> [Work order]
Consider each line of the material below and note whether it holds "колір". State how many do, and nothing else.

> [Records for processing]
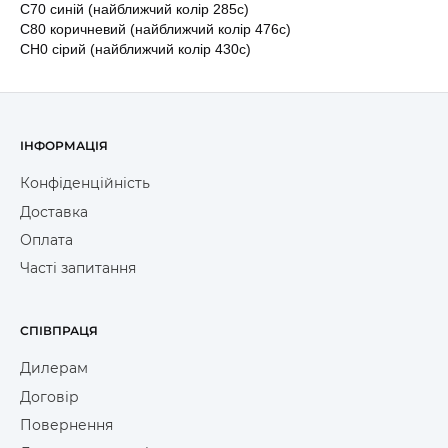
С70 синій (найближчий колір 285c)
C80 коричневий (найближчий колір 476c)
CH0 сірий (найближчий колір 430c)
ІНФОРМАЦІЯ
Конфіденційність
Доставка
Оплата
Часті запитання
СПІВПРАЦЯ
Дилерам
Договір
Повернення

> [Answer to this exercise]
3